Chesna était captive.

Ainsi pouvait être résumé sa seule certitude ainsi que sa plus grande tourmente. Elle avait suivi son géniteur sous la menace et celui-ci l'avait abandonnée dans la solitude d'une vaste pièce. Elle y avait tout le loisir de ressasser inlassablement ses regrets et elle y était si consacrée qu'elle ne relevait même pas le confort qui lui était réservé. La soie qui recouvrait le divan l'indifférait, tout comme les fruits frais qui trônaient sur une table-basse et tout le soin porté au détail. Contrairement aux pièces nues du château, celle-ci témoignait d'un luxe presque dérangeant. Les drapés coulaient jusqu'au sol et une chaleur plaisante, agréable, se diffusait. Chaque élément semblait avoir été réfléchi pour lui être plaisant.

Malgré la rigueur avec laquelle son paternel avait soigné son entrée, il manquait deux choses à Chesna pour qu'elle se sente parfaitement sereine : Adonie et sa liberté. Deux choses auxquels s'ajoutait sa conscience, puisqu'elle refusait de s'allier au Diable. Assise, elle pensait à toute vitesse, aussi vite que son esprit troublé le lui permettait. Elle était seule et personne ne semblait souhaiter briser ce halo de solitude, à son grand désespoir. Où se trouvait son amante ? Son père n'aurait pas osé se débarrasser d'elle ainsi ! Cela faisait des heures qu'elle patientait ici, sans la moindre indication, sans la moindre information supplémentaire. Son père avait une manière bien à lui de la torturer et Chesna aurait préféré des coups à l'absence étudiée du Diable. Elle fulminait entre ses dents serrées et d'autres interrogations réclamèrent son attention : où se trouvait Cyriel ? Toute rancœur oubliée, elle espérait seulement que les démons n'aient pas encore déferlé sur leur ferme. Si le Diable avait mis la main sur sa fille, peut-être épargnerait-il celui qui l'avait élevée.
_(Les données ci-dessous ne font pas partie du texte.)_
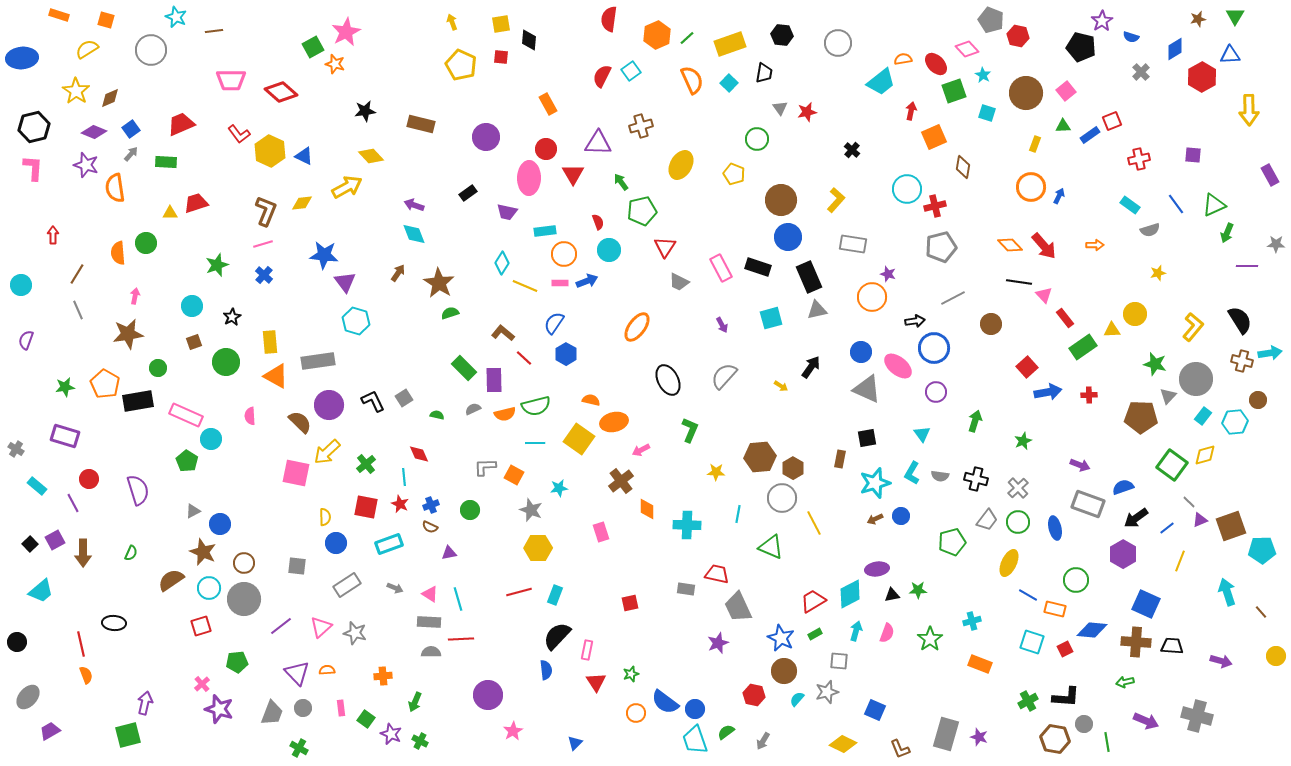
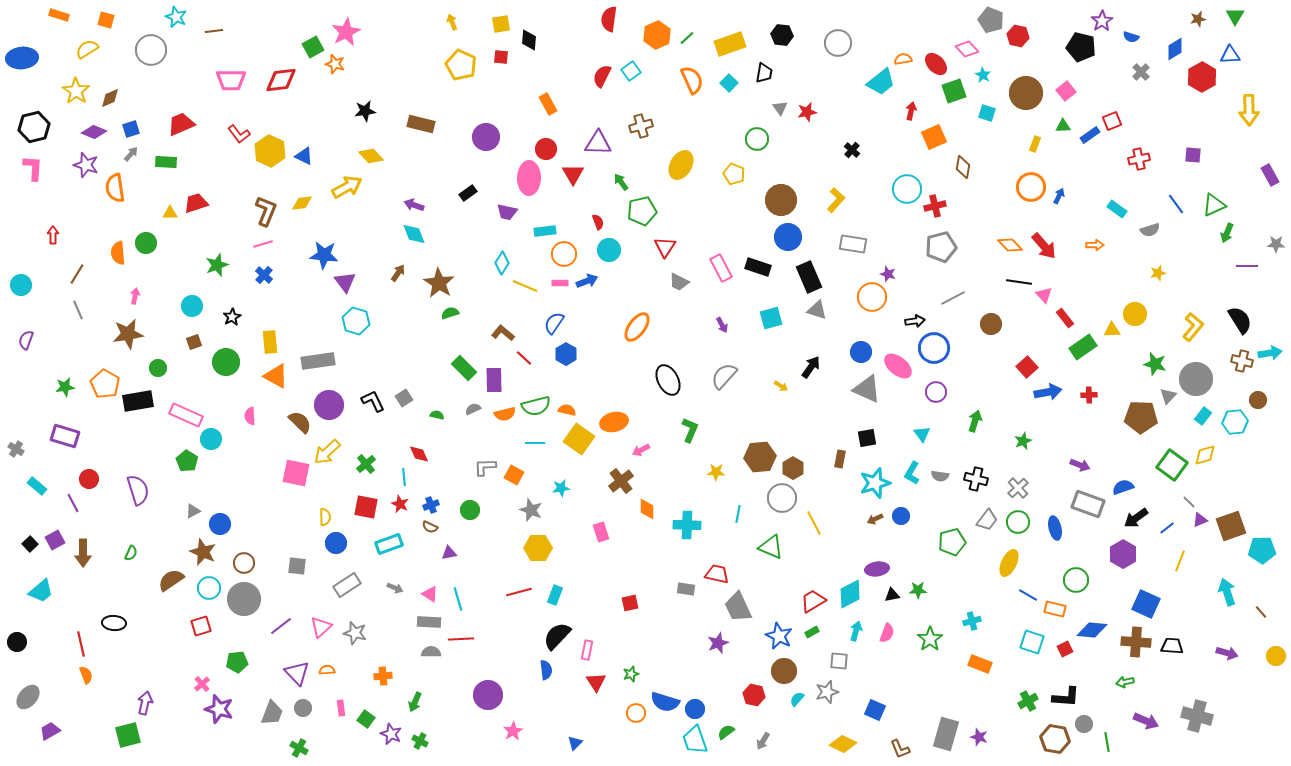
red diamond at (281, 92): moved 12 px up; rotated 48 degrees counterclockwise
blue square at (131, 129): rotated 18 degrees clockwise
cyan rectangle at (1130, 205): moved 13 px left, 4 px down
gray triangle at (817, 310): rotated 30 degrees clockwise
orange semicircle at (591, 400): moved 24 px left, 10 px down
cyan star at (559, 488): moved 2 px right
green rectangle at (815, 634): moved 3 px left, 2 px up
blue star at (781, 638): moved 2 px left, 2 px up
purple arrow at (1221, 661): moved 6 px right, 8 px up
blue semicircle at (665, 702): rotated 20 degrees counterclockwise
Chesna l'espérait.

Les souvenirs qui étreignaient le corps qu'elle occupait lui soufflaient qu'elle connaissait déjà ces lieux. La jeune femme avait presque l'impression d'avoir déjà parcouru ce sol, de s'être déjà assise sur ce divan. Liah avait vécu ici, cette chambrée avait été la sienne durant les longues années qu'elle avait passées aux côtés de Lucifer. Elle avait été sa pupille, une fille de substitution et jamais à la hauteur de ce qu'il attendait d'elle. Un pincement au cœur saisit Chesna. Liah n'avait jamais été assez convaincante dans son rôle et n'avait jamais su faire oublier à son père adoptif le souvenir abstrait de son propre enfant.

Chesna guettait des signes de vie. Elle avait tenté d'ouvrir la porte qui scellait la pièce, mais elle avait été verrouillée avec soin. Si la fille du Diable n'occupait pas cette chambre en qualité de prisonnière, cela y ressemblait à s'en méprendre. Il n'y avait aucune fenêtre, aucune issue, rien qui laisserait suggérer l'extérieur et depuis son arrivée, Chesna n'avait pas vu la couleur du ciel ou celle de son Royaume. Depuis le cœur des Enfers, la perspective était peut-être différente ? La démone s'efforçait de ne pas prêter attention aux indications de son corps et aux messages faussés qu'il lui transmettait. Son esprit luttait, son enveloppe charnelle exultait d'être enfin de retour là où se trouvait sa place et Chesna voyait ses émotions régir le peu de libre-arbitre qui lui restait encore.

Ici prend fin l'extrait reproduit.